**Task prompt**
Starting from the first line below, count every line holding the word "international", then state the total alone.

===== Exercise data

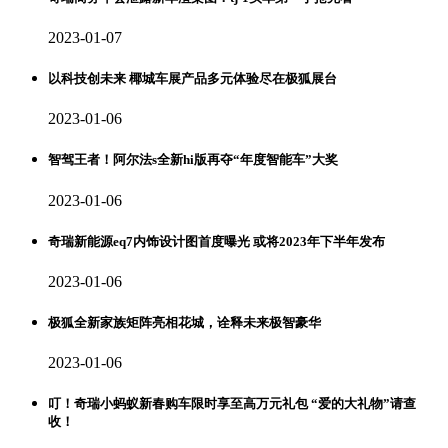
2023-01-07
以科技创未来 椰城车展产品多元体验尽在极狐展台
2023-01-06
智驾王者！阿尔法s全新hi版再夺“年度智能车”大奖
2023-01-06
奇瑞新能源eq7内饰设计图首度曝光 或将2023年下半年发布
2023-01-06
极狐全新家族矩阵亮相花城，诠释未来极智豪华
2023-01-06
叮！奇瑞小蚂蚁新春购车限时享至高万元礼包 “爱的大礼物”请查
收！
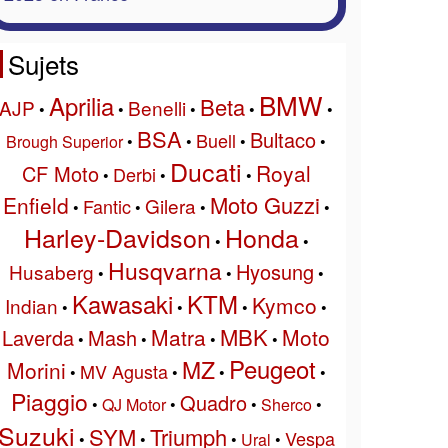
Sujets
BMW
Aprilia
Beta
AJP
Benelli
•
•
•
•
•
BSA
Bultaco
Buell
Brough Superior
•
•
•
•
Ducati
Royal
CF Moto
Derbi
•
•
•
Moto Guzzi
Enfield
Gilera
Fantic
•
•
•
•
Harley-Davidson
Honda
•
•
Husqvarna
Hyosung
Husaberg
•
•
•
Kawasaki
KTM
Kymco
Indian
•
•
•
•
MBK
Matra
Moto
Laverda
Mash
•
•
•
•
Peugeot
MZ
Morini
MV Agusta
•
•
•
•
Piaggio
Quadro
•
QJ Motor
•
•
Sherco
•
Suzuki
SYM
Triumph
Vespa
•
•
•
Ural
•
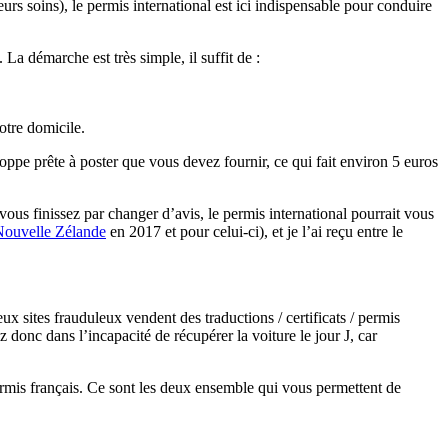
urs soins), le permis international est ici indispensable pour conduire
. La démarche est très simple, il suffit de :
otre domicile.
loppe prête à poster que vous devez fournir, ce qui fait environ 5 euros
vous finissez par changer d’avis, le permis international pourrait vous
Nouvelle Zélande
en 2017 et pour celui-ci), et je l’ai reçu entre le
ux sites frauduleux vendent des traductions / certificats / permis
 donc dans l’incapacité de récupérer la voiture le jour J, car
permis français. Ce sont les deux ensemble qui vous permettent de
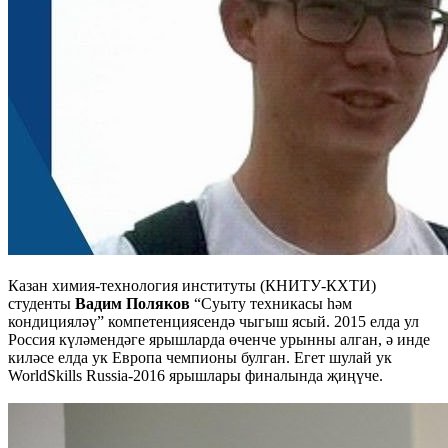
Казан химия-технология институты (КНИТУ-КХТИ)
студенты
Вадим Поляков
“Суыту техникасы һәм
кондицияләү” компетенциясендә чыгыш ясый. 2015 елда ул
Россия күләмендәге ярышларда өченче урынны алган, ә инде
киләсе елда ук Европа чемпионы булган. Егет шулай ук
WorldSkills Russia-2016 ярышлары финалында җиңүче.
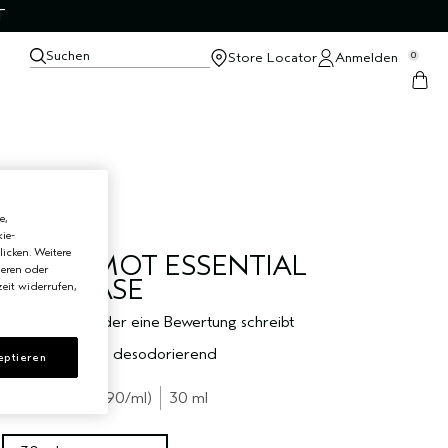
T
Suchen
Store Locator
Anmelden
0
e,
ie-
licken. Weitere
BERGAMOT ESSENTIAL
ieren oder
OIL + BASE
eit widerrufen,
Sei der Erste, der eine Bewertung schreibt
Erfrischend und desodorierend
eptieren
€27.10
€0.90
/ml
30 ml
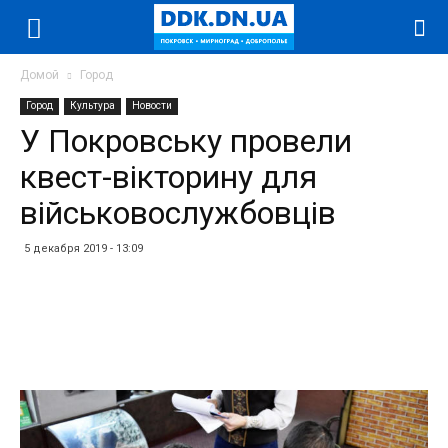
Домой
Город
Город
Культура
Новости
У Покровську провели
квест-вікторину для
військовослужбовців
5 декабря 2019 - 13:09
Facebook
Twitter
Telegram
WhatsApp
Vibe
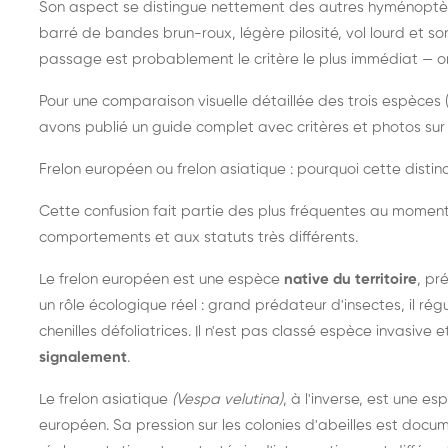
Son aspect se distingue nettement des autres hyménoptèr
barré de bandes brun-roux, légère pilosité, vol lourd et s
passage est probablement le critère le plus immédiat — on 
Pour une comparaison visuelle détaillée des trois espèces (
avons publié un guide complet avec critères et photos sur 
Frelon européen ou frelon asiatique : pourquoi cette distinc
Cette confusion fait partie des plus fréquentes au moment
comportements et aux statuts très différents.
Le frelon européen est une espèce
native du territoire
, pr
un rôle écologique réel : grand prédateur d'insectes, il r
chenilles défoliatrices. Il n'est pas classé espèce invasive et
signalement
.
Le frelon asiatique
(Vespa velutina)
, à l'inverse, est une es
européen. Sa pression sur les colonies d'abeilles est do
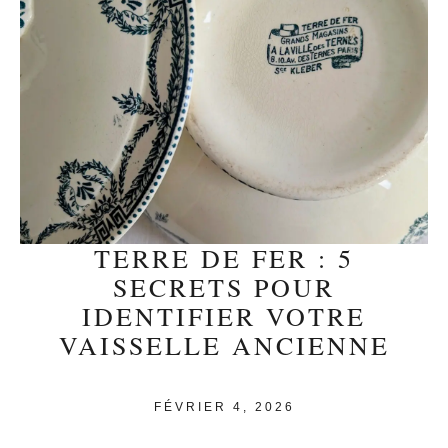
TERRE DE FER : 5
SECRETS POUR
IDENTIFIER VOTRE
VAISSELLE ANCIENNE
FÉVRIER 4, 2026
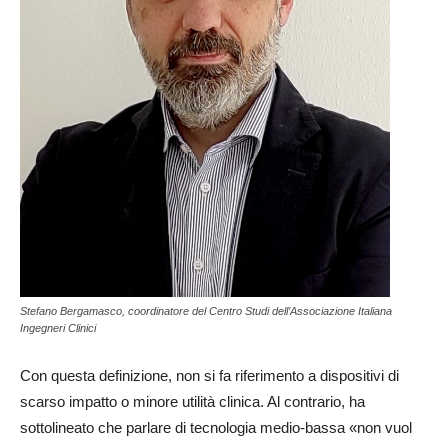
Stefano Bergamasco, coordinatore del Centro Studi dell’Associazione Italiana
Ingegneri Clinici
Con questa definizione, non si fa riferimento a dispositivi di
scarso impatto o minore utilità clinica. Al contrario, ha
sottolineato che parlare di tecnologia medio-bassa «non vuol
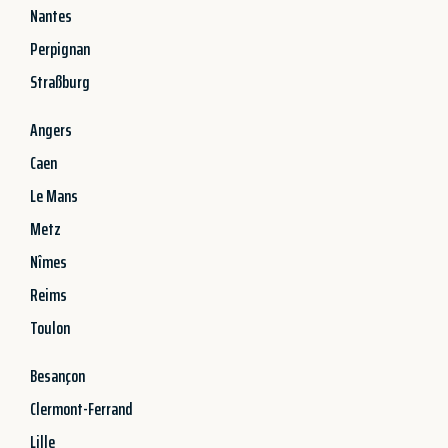
Nantes
Perpignan
Straßburg
Angers
Caen
Le Mans
Metz
Nîmes
Reims
Toulon
Besançon
Clermont-Ferrand
Lille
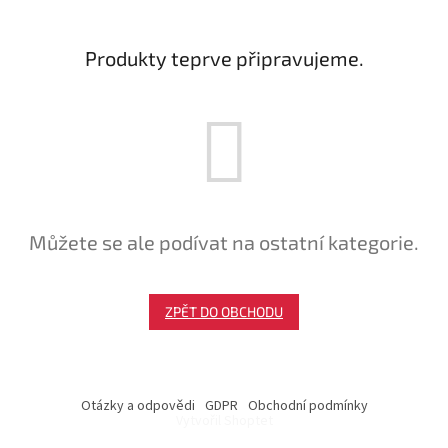
Produkty teprve připravujeme.
Můžete se ale podívat na ostatní kategorie.
ZPĚT DO OBCHODU
Z
á
Otázky a odpovědi
GDPR
Obchodní podmínky
p
Vytvořil Shoptet
a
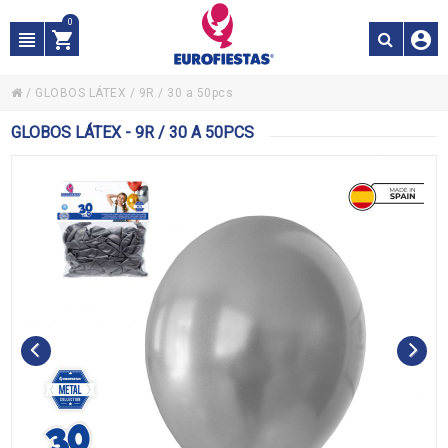
0
/
GLOBOS LÁTEX
/
9R / 30 a 50pcs
GLOBOS LÁTEX - 9R / 30 A 50PCS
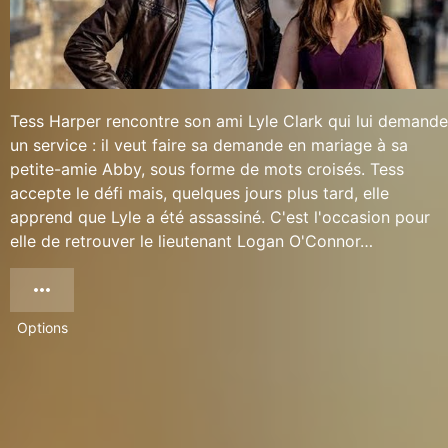
Tess Harper rencontre son ami Lyle Clark qui lui demande
un service : il veut faire sa demande en mariage à sa
petite-amie Abby, sous forme de mots croisés. Tess
accepte le défi mais, quelques jours plus tard, elle
apprend que Lyle a été assassiné. C'est l'occasion pour
elle de retrouver le lieutenant Logan O'Connor…
Options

==========

**Final answer**
2